Software for Improving Scientific Data Access Infrastructure Russ Rew Unidata Program Center


Download 501 b.
Sana03.09.2018
Hajmi501 b.


Software for Improving Scientific Data Access Infrastructure

  • Russ Rew

  • Unidata Program Center


Overview

  • Problems in scientific data management

  • Some efforts toward finding solutions

    • Distributing near-real time data
    • A data model for the earth sciences
    • Advancing a metadata standard for the earth system science community
    • Serving metadata and data
    • Visualizing and analyzing geoscience data
  • Thoughts on the value of infrastructure



Thanks to:

  • GFD Dennou Club and members who visited Unidata in 2004

  • Research Institute for Sustainable Humanosphere

  • The Japanese Meteorological Agency

  • National Science Foundation and UCAR

  • Unidata Program Center staff and associated community



Unidata

  • Funded primarily by the U.S. National Science Foundation

  • Mission: To provide data, tools, and community leadership for improving Earth-system education and research

  • At the Unidata Program Center, we

    • Provide access to data (via push and pull systems)
    • Develop open source tools and infrastructure for data access, analysis, visualization, and data management
    • Support users of our technologies: faculty, students, and researchers
    • Help to build, represent, and advocate for a community


Background

  • Science increasingly advances through collaborations and synthesis of data across disciplines

  • Tools are not keeping up with need to analyze and combine data from different disciplines

  • We need to continue improving tools for data distribution, data modeling, metadata, remote access, and visualization

    • Within geosciences
    • Across scientific disciplines
    • For collaborations, including international scale


Problems in the Current Scientific Data Landscape

  • Data volumes are approximately doubling every year

  • Data tools are not keeping pace with data volumes

  • Very large datasets demand new techniques for data management

  • Integrating data across organizations and disciplines is very difficult

  • Input/Output bandwidth is not keeping up with storage capacity

  • No single data model has achieved critical mass in the scientific community, each discipline has their own

  • There are many metadata models for each discipline and a lack of common conventions for metadata



Some Earth Science Data Characteristics

  • Large multidimensional arrays from forecast models

  • Coordinate systems to access data by region and time

  • Need for near-real time data

  • Read-only or read-mostly access to existing data

  • Security often a minor issue: data is usually freely available and shared, but data systems must

    • Protect data from accidental or malicious changes
    • Provide restricted access for a few data collections
    • Protect from denial of service caused by users asking for too much


Five Areas of Unidata Involvement

    • Distributing near-real time data
    • A data model for the earth sciences
    • Advancing a metadata standard for the earth system science community
    • Serving metadata and data
    • Visualizing and analyzing geoscience data


Distributing Near-Real Time Data

  • Unidata’s Internet Data Distribution system

    • Delivers near-real time data: model outputs, surface, radar, upper-air, satellite observations, lightning, aircraft, observations from aircraft, observations from mesoscale networks, …
    • A collaboration of universities and other institutions
    • No data center, data products are injected from multiple sources
    • Unidata’s part includes development of client-server software, providing support, training workshops, coordination, negotiating data agreements


Why Not Just Use FTP?

  • Designed to send whole files, not many small products

  • If client pulls data from server, delays result from repeatedly asking server “is new data available yet?”
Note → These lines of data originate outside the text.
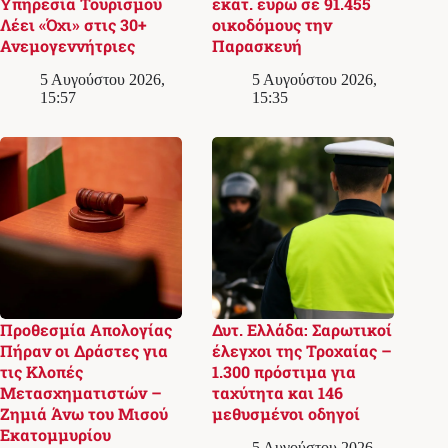
Υπηρεσία Τουρισμού
εκατ. ευρώ σε 91.455
Λέει «Όχι» στις 30+
οικοδόμους την
Ανεμογεννήτριες
Παρασκευή
5 Αυγούστου 2026,
5 Αυγούστου 2026,
15:57
15:35
Προθεσμία Απολογίας
Δυτ. Ελλάδα: Σαρωτικοί
Πήραν οι Δράστες για
έλεγχοι της Τροχαίας –
τις Κλοπές
1.300 πρόστιμα για
Μετασχηματιστών –
ταχύτητα και 146
Ζημιά Άνω του Μισού
μεθυσμένοι οδηγοί
Εκατομμυρίου
5 Αυγούστου 2026,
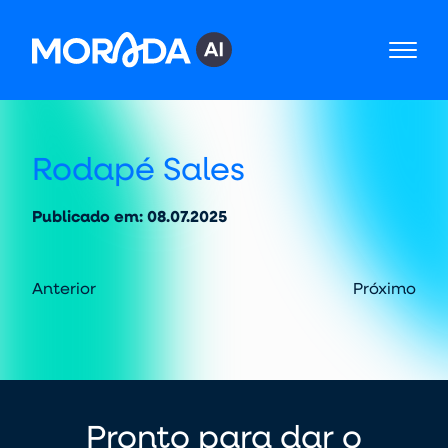
B
Rodapé Sales
E
M
Publicado em: 08.07.2025
Anterior
Próximo
Pronto para dar o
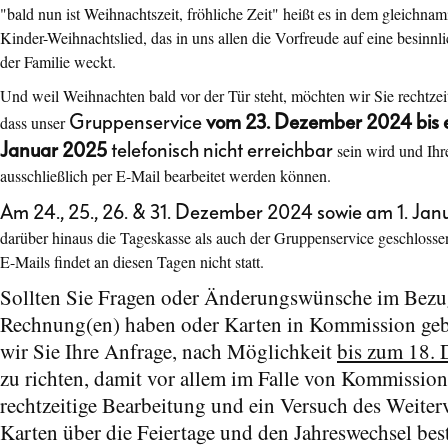
"bald nun ist Weihnachtszeit, fröhliche Zeit" heißt es in dem gleichn
Kinder-Weihnachtslied, das in uns allen die Vorfreude auf eine besinn
der Familie weckt.
Und weil Weihnachten bald vor der Tür steht, möchten wir Sie rechtzei
Gruppenservice
vom 23. Dezember 2024 bis ei
dass unser
Januar 2025
telefonisch nicht erreichbar
sein wird und Ihr
ausschließlich per E-Mail bearbeitet werden können.
Am 24., 25., 26. & 31. Dezember 2024 sowie am 1. Ja
darüber hinaus die Tageskasse als auch der Gruppenservice geschlosse
E-Mails findet an diesen Tagen nicht statt.
Sollten Sie Fragen oder Änderungswünsche im Bezug
Rechnung(en) haben oder Karten in Kommission gebe
wir Sie Ihre Anfrage, nach Möglichkeit
bis zum 18.
zu richten, damit vor allem im Falle von Kommission
rechtzeitige Bearbeitung und ein Versuch des Weiter
Karten über die Feiertage und den Jahreswechsel bes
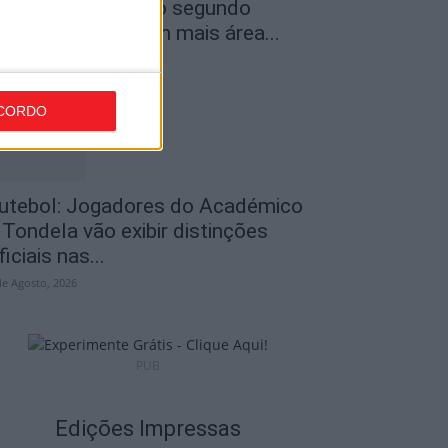
ncêndios: Viseu é o segundo
istrito do país com mais área...
de Agosto, 2026
CORDO
utebol: Jogadores do Académico
 Tondela vão exibir distinções
ficiais nas...
de Agosto, 2026
PUB
Edições Impressas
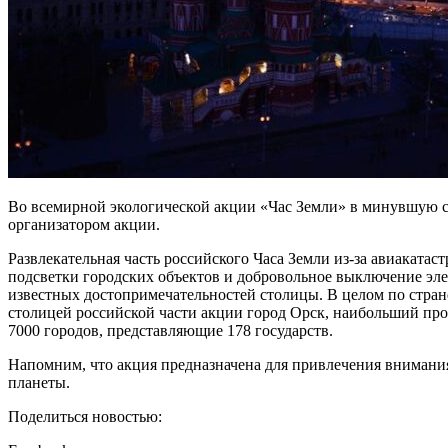
Во всемирной экологической акции «Час Земли» в минувшую с
организатором акции.
Развлекательная часть российского Часа Земли из-за авиаката
подсветки городских объектов и добровольное выключение элек
известных достопримечательностей столицы. В целом по стра
столицей российской части акции город Орск, наибольший проц
7000 городов, представляющие 178 государств.
Напомним, что акция предназначена для привлечения внимания
планеты.
Поделиться новостью:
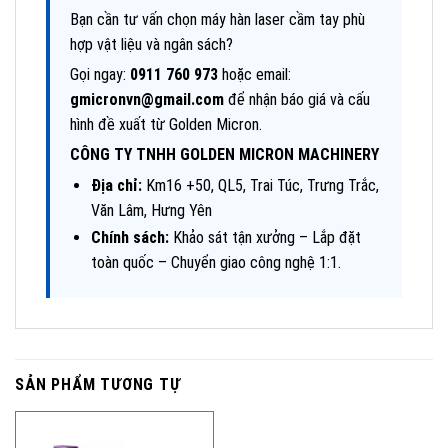
Bạn cần tư vấn chọn máy hàn laser cầm tay phù
hợp vật liệu và ngân sách?
Gọi ngay:
0911 760 973
hoặc email:
gmicronvn@gmail.com
để nhận báo giá và cấu
hình đề xuất từ Golden Micron.
CÔNG TY TNHH GOLDEN MICRON MACHINERY
Địa chỉ:
Km16 +50, QL5, Trai Túc, Trưng Trắc,
Văn Lâm, Hưng Yên
Chính sách:
Khảo sát tận xưởng – Lắp đặt
toàn quốc – Chuyển giao công nghệ 1:1.
SẢN PHẨM TƯƠNG TỰ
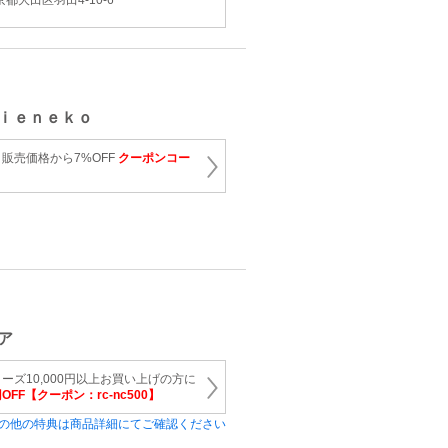
京都大田区羽田4-10-6
ｉｅｎｅｋｏ
販売価格から7%OFF
クーポンコー
ア
ーズ10,000円以上お買い上げの方に
円OFF【クーポン：rc-nc500】
の他の特典は商品詳細にてご確認ください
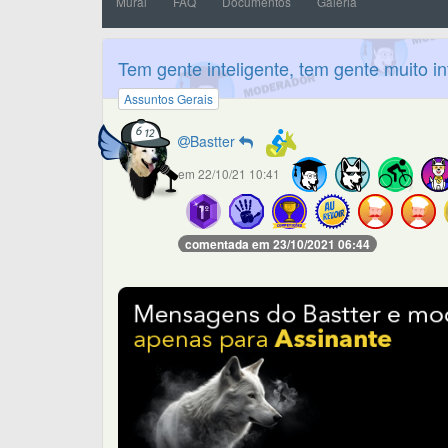
Mural
FAQ
Documentos
Galeria
Tem gente inteligente, tem gente muito in
Assuntos Gerais
Bastter
em 22/10/21 10:41
comentada em 23/10/2021 06:44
  • If server pushes data to clients, server must maintain connection information and state for each client

  • FTP can be slow for sending many small data products

  • In spite of these shortcomings, FTP is still used successfully in many data distribution systems, when:

    • Delay not an issue
    • Small number of clients per server
    • Only large products in whole files are distributed


Unidata’s LDM (Local Data Manager)

  • An alternative to FTP for data distribution

  • Protocols and client-server software for capturing, distributing, and organizing data in near-real time using reliable, event-driven data distribution

  • Supports subscriptions to subsets of data feeds

  • Suitable for pushing many small products, as well as large products

  • Highly configurable: can inject, distribute, capture, filter, and process arbitrary data products

  • Requires Unix system

  • Heart of the Internet Data Distribution system



IDD (Internet Data Distribution)



Real-Time Data Flows

  • 30 data feeds provide radar, satellite, text bulletins, lightning, model forecasts, surface and upper air observations, …
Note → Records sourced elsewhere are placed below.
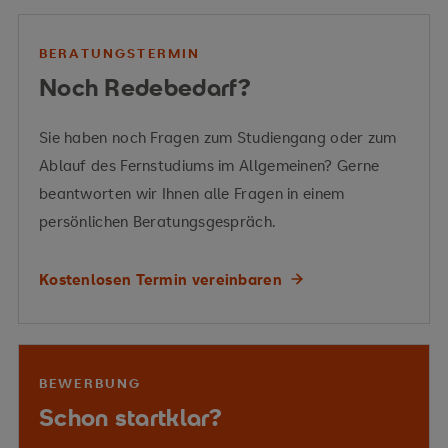
rechtliche Bedeutung von Steuern
Tax CMS Prüfung
verfahrensrechtlicher Regelungen
BERATUNGSTERMIN
Auslandsbezug
Noch Redebedarf?
unternehmerische Entscheidungen
steuerliche
Cooperative Compliance
Gestaltungsempfehlungen
Sie haben noch Fragen zum Studiengang oder zum
Ansätze
Tax CMS
Gestaltungsempfehlungen
Ablauf des Fernstudiums im Allgemeinen? Gerne
Vermittelte Kompetenzen
nichtfinanzielle Berichterstattung
beantworten wir Ihnen alle Fragen in einem
Steuerberechnungen
Vorteilhaftigkeitsanalysen
persönlichen Beratungsgespräch.
Vermittelte Kompetenzen
Grundlagen des internationalen Steuerrechts
Kostenlosen Termin vereinbaren
grenzüberschreitende Sachverhalte
Steuerberechnungen
Tax
wissenschaftliches Arbeiten
Verrechnungspreisregelungen
Compliance Management Systems
BEPS-Projekt
Kommunikations- und Kooperationsfähigkeit
BEWERBUNG
Tax CMS
Schon startklar?
Gruppendiskussionen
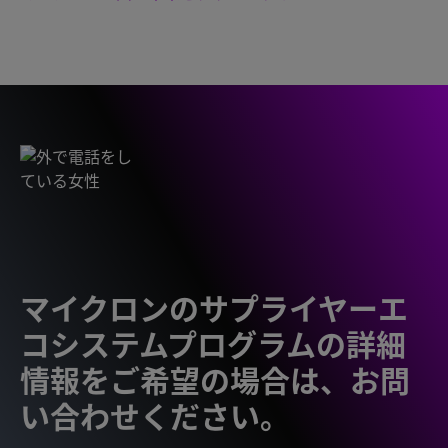
マイクロンのサプライヤーエ
コシステムプログラムの詳細
情報をご希望の場合は、お問
い合わせください。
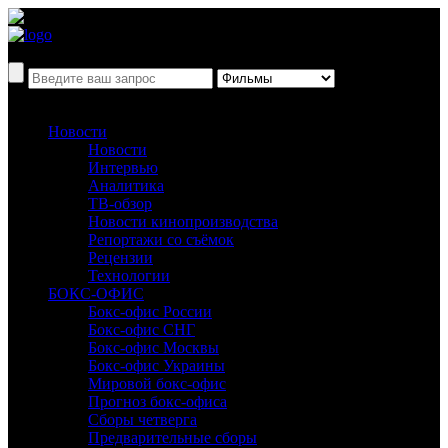
Новости
Новости
Интервью
Аналитика
ТВ-обзор
Новости кинопроизводства
Репортажи со съёмок
Рецензии
Технологии
БОКС-ОФИС
Бокс-офис России
Бокс-офис СНГ
Бокс-офис Москвы
Бокс-офис Украины
Мировой бокс-офис
Прогноз бокс-офиса
Сборы четверга
Предварительные сборы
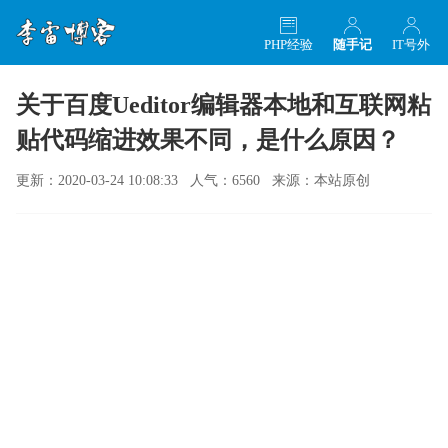
PHP经验
随手记
IT号外
关于百度Ueditor编辑器本地和互联网粘
贴代码缩进效果不同，是什么原因？
更新：2020-03-24 10:08:33 人气：6560 来源：本站原创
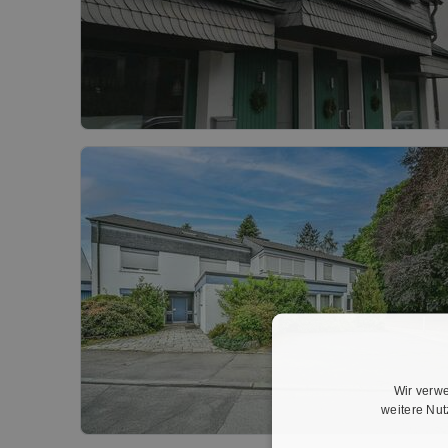
Wir verwe
weitere Nu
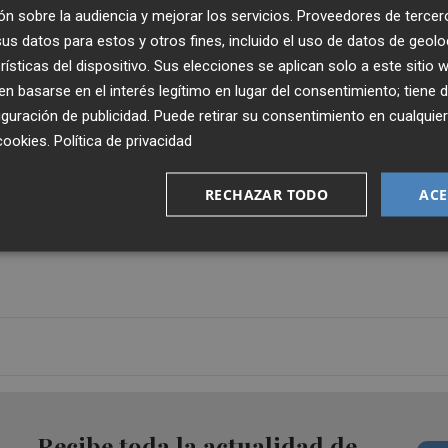
n sobre la audiencia y mejorar los servicios.
Proveedores de tercer
s datos para estos y otros fines, incluido el uso de datos de geolo
rísticas del dispositivo. Sus elecciones se aplican solo a este sitio
 basarse en el interés legítimo en lugar del consentimiento; tiene 
guración de publicidad
. Puede retirar su consentimiento en cualqu
cookies
.
Política de privacidad
RECHAZAR TODO
ACE
Publicado: 23/02/2022 ·
13:1
Actualizado: 29/01/2024 · 1
Recibe toda la actualidad de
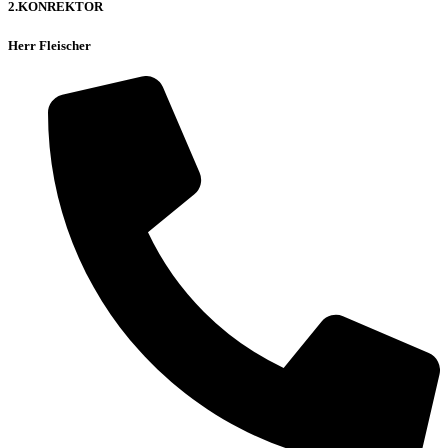
2.KONREKTOR
Herr Fleischer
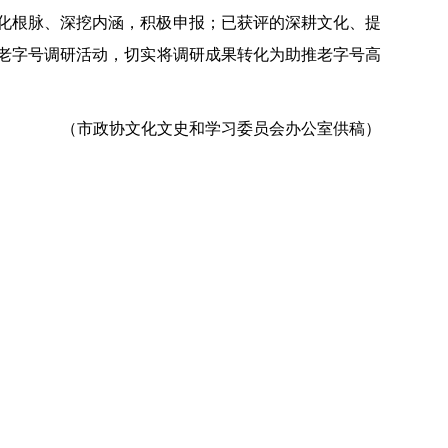
化根脉、深挖内涵，积极申报；已获评的深耕文化、提
老字号调研活动，切实将调研成果转化为助推老字号高
（市政协文化文史和学习委员会办公室供稿）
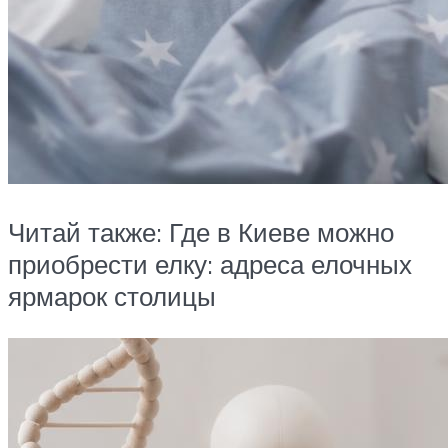
Читай также: Где в Киеве можно
приобрести елку: адреса елочных
ярмарок столицы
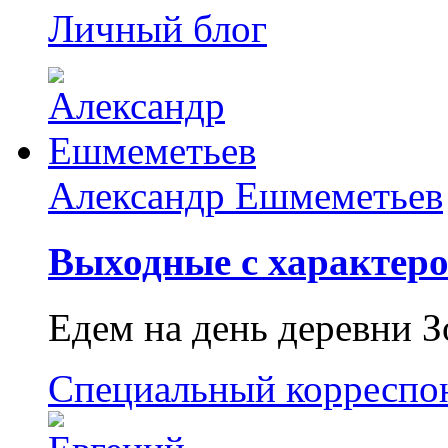
Личный блог
Александр Ешмеметьев
Выходные с характеро
Едем на день деревни З
Специальный корреспо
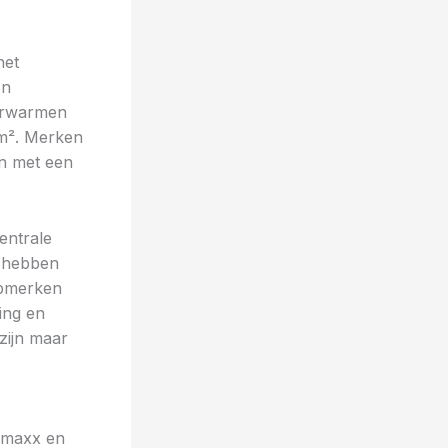
het
en
erwarmen
 m². Merken
an met een
entrale
s hebben
opmerken
ing en
 zijn maar
emaxx en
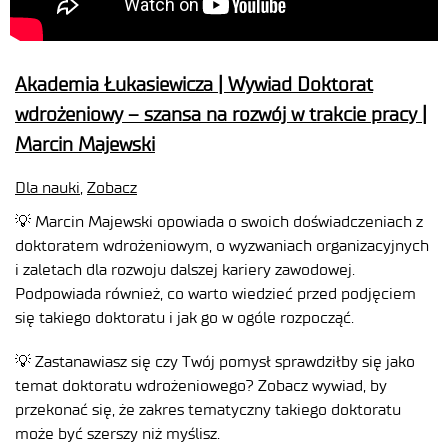
Akademia Łukasiewicza | Wywiad Doktorat
wdrożeniowy – szansa na rozwój w trakcie pracy |
Marcin Majewski
Dla nauki
,
Zobacz
💡 Marcin Majewski opowiada o swoich doświadczeniach z
doktoratem wdrożeniowym, o wyzwaniach organizacyjnych
i zaletach dla rozwoju dalszej kariery zawodowej.
Podpowiada również, co warto wiedzieć przed podjęciem
się takiego doktoratu i jak go w ogóle rozpocząć.
💡 Zastanawiasz się czy Twój pomysł sprawdziłby się jako
temat doktoratu wdrożeniowego? Zobacz wywiad, by
przekonać się, że zakres tematyczny takiego doktoratu
może być szerszy niż myślisz.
  • LDM-6 commonly handles 5 GB/hour input, with as many as 140,000 products/hour

  • LDM-6 was recently selected for data collection for the THORPEX Interactive Grand Global Ensemble (TIGGE)

  • A cluster LDM configuration can handle 400 downstream connections

  • Currently over 300 machines at 170 sites run LDM-6 continuously

  • Redundant feeds support reliability in case of failure of “upstream” machines or network

  • The National Weather Service uses LDM-6 to collect and relay NEXRAD level 2 radar data operationally for over 150 radars



IDD 2007

  • Participants

  • United States

  • Canada

  • Puerto Rico

  • Costa Rica

  • Barbados

  • Venezuela

  • Chile

  • Brazil

  • Argentina

  • England

  • Portugal

  • Spain

  • Austria

  • Russia

  • Vietnam

  • China (Hong Kong)

  • South Korea

  • Antarctica (incipient)





The IDD-Brasil

  • Began as a collaboration under Meteoforum project.

    • Participants: Unidata Program Center/UCAR, CPTEC/INPE, UFRJ, UFPA and USP
    • Inaugurated in January of 2004 with 4 nodes


IDD-Brasil Participation

  • The working paradigm for IDD-Brasil is:

    • You get free access to global data, tools and support
    • You give free access to your data-sets, provide infrastructure and support
  • Free data access and cooperation is a major topic of discussion in every Brazilian meteorological meeting



CPTEC’s Data ingesting in IDD-Brasil

  • ETA regional Model, 40 Km resolution (operational)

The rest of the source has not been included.